How did I get this lucky?

I have seen my share of arrogant leader-types, who think it is all about them.  I am sure I have my moments too.  But, sometimes the talent and spirit of the people around you is too impressive to ignore. I am a blessed man.  Because of the people I have been privileged to serve alongside, I am a better man.  If I can add value to others as they have added value to me, then I will have lived a good life.  But, they sure did set the bar pretty high. 

Guess I can’t retire anytime soon…

Wednesday, March 9, 2011

What I would rather not admit….

Over the last few weeks at Woodcrest, we have worked through the subject of hurt; the hurt we carry and the hurt we cause. We spent a lot of time talking about forgiveness.  We defined it.  We illustrated what happens when we don’t extend it as well as the mess we can create.  We talked about how to ask for it and why it matters so much.

When all was said and done, it turned out to be a rather emotional series.  My inbox has been full.  I have had more Facebook messages in the last two weeks than I have had in a long time.  My appointment calendar is packed, as well.  The point is that people have had a lot of questions and a lot of specific concerns that reminded me of something I have been thinking about for some time as it relates to my own relational journey.

I want to share something more on the personal side.  I feel more than a bit vulnerable putting this out there, because it can be so easily misunderstood.  But, in the course of my conversations over the last few weeks, I realize that what I myself have been addressing may not be mine alone to bear.

Once a quarter, I take a three day break in order to get away and spend some time in silence and solitude in order to pay closer attention to what is happening in my soul.  Sometimes it is not easy to figure out what is really going on “down there.”  This has been very fruitful for me.  A question I have been pondering for the last year or so is about love. “Why do I love people?”  I have tried to honestly evaluate my core motivations on this all important subject – especially for people in ministry.

What is my motivation for love?

My initial thoughts were as follows.  On one level I thought of love as a decision one makes in response to Christ’s command.  If we are to be about anything as Christ followers it is love.  We are commanded to love God and people.  It is a step of obedience.  In fact, Jesus said it was (and is) the most important thing.

Beyond that, I love because I am drawn to certain kinds of people.  I find them attractive spiritually, emotionally, and/or physically.  We have things in common.  We can joke and laugh together.  I like this kind of love.  It is easy, and it is fun.

So there is a love prompted by duty, and a love prompted by pleasure.  

All this made sense to me except for the fact that I often found myself disappointed by love.  This didn’t make sense to me.  Because, if I tried to do this well (and it was the most important thing), why wasn’t it more satisfying?

What I have come to understand and see about myself is that my practice of love is much less mature than I would like to believe.  What I have discovered is that, more often than not, my love isn’t really about God or other people at all.  It is actually about me and what I hope to get out of it.  I love God because of the blessings I hope that He will bring me.  I love people so that they will be nice to me, like me, and think I am a good guy.  I know this because if God doesn’t “love me back” in the ways I think I deserve, then I am disappointed and mad.  If other people don’t reciprocate my love in the way I hope, I am disappointed there as well.  One of the biggest heart aches of my life is that my expectations are rarely (if ever) met.

That sucks! 

Nor is it really love!

I don’t want to stay here.  I want to learn increasingly about real love.  I haven’t figured all this out yet, but one of the things that is increasingly making sense to me is that when I try to manage my own love needs through how I love God and others, I am regularly disappointed.  Will God love me in the ways I expect?
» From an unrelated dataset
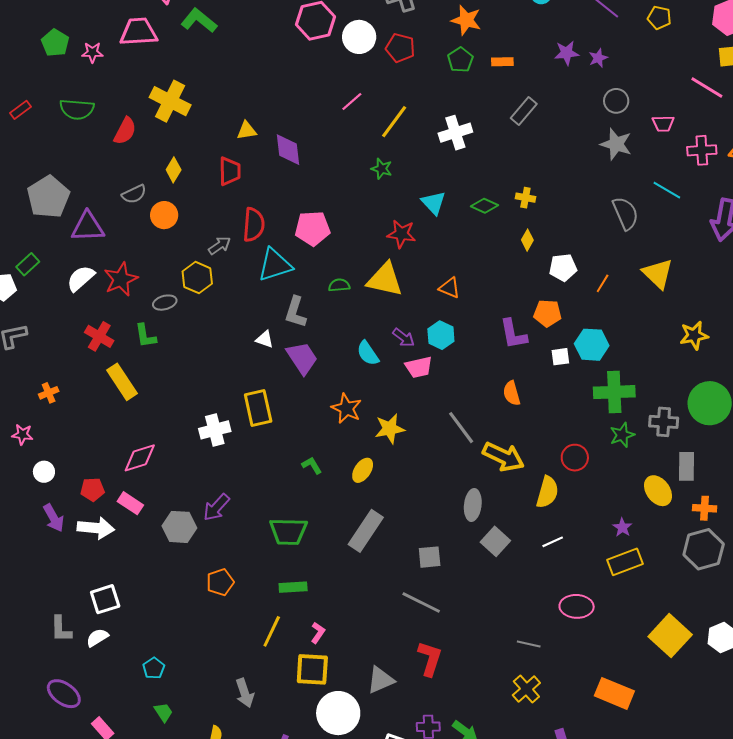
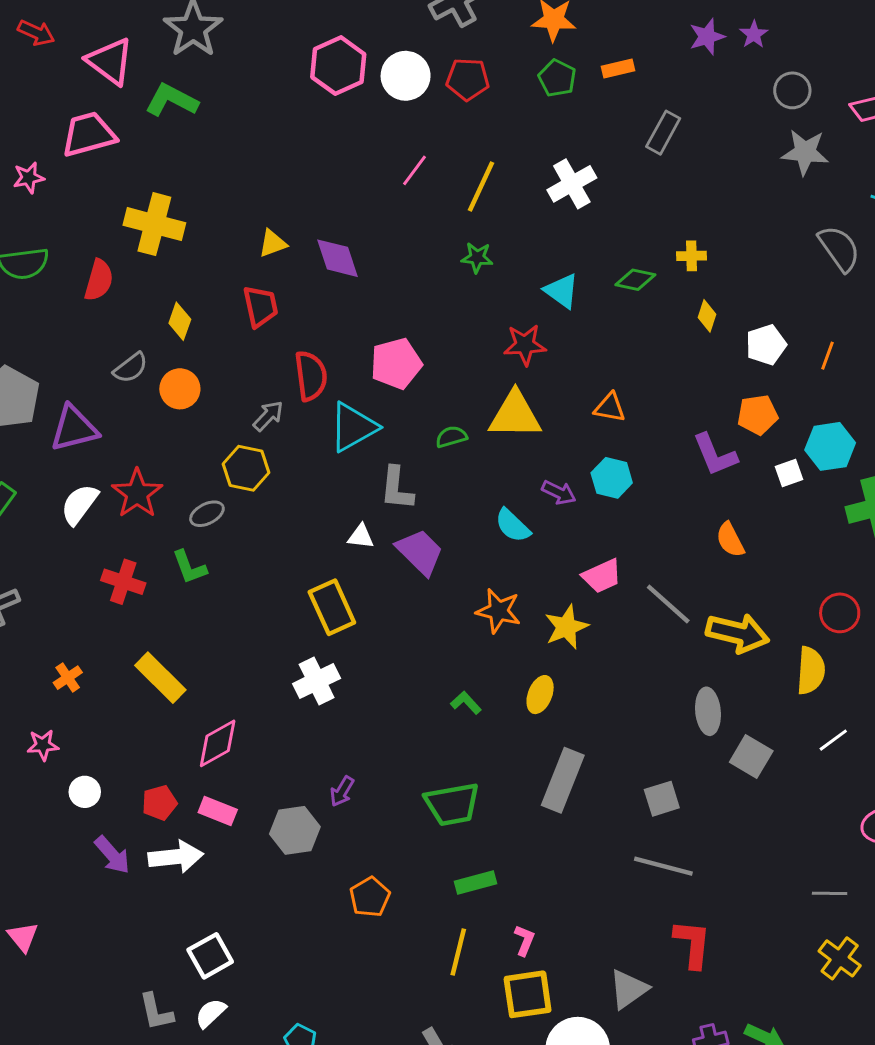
pink trapezoid: (419, 367) -> (602, 576), moved
yellow rectangle: (122, 382) -> (160, 678), moved
yellow rectangle: (258, 408) -> (332, 607), moved
purple arrow: (216, 507) -> (342, 791), size x0.7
Will people reciprocate my love in the ways I think I need?  

No!  

So, what I have been trying to do is find times to let God love me in the ways He prefers by just being more available to Him in seasons of silence and solitude.  To not be demanding.  To not set unrealistic expectations.  Just let Him love me.  He does so generously.  Over time, that has begun to lower my expectations about what people give me – because I am no longer as needy.  I don’t “need” them to do certain things in certain ways for me to feel like they have responded with a “reasonable” level of return love.  I seem freer to love in a way that is actually more unconditional.  Dare I say that?  Conversely, I think I am also freer to ask for what is reasonable without being manipulative and codependent.

Do, I always get that right?  No.  Do I still have to manage expectations?  Yes!  However, slowly but surely I see things shifting.
 
I share all this because when we are talking about the relational hurts of life, we can’t just think in terms of improving our capacity at managing the disappointment, frustrations and debilitating moments of relational break-down.  In addition, we need to ask the more penetrating question of “Why does all this matter to me so much in the first place?” 

If my candor helps prompt that kind of reflection, it will have been a worthwhile risk.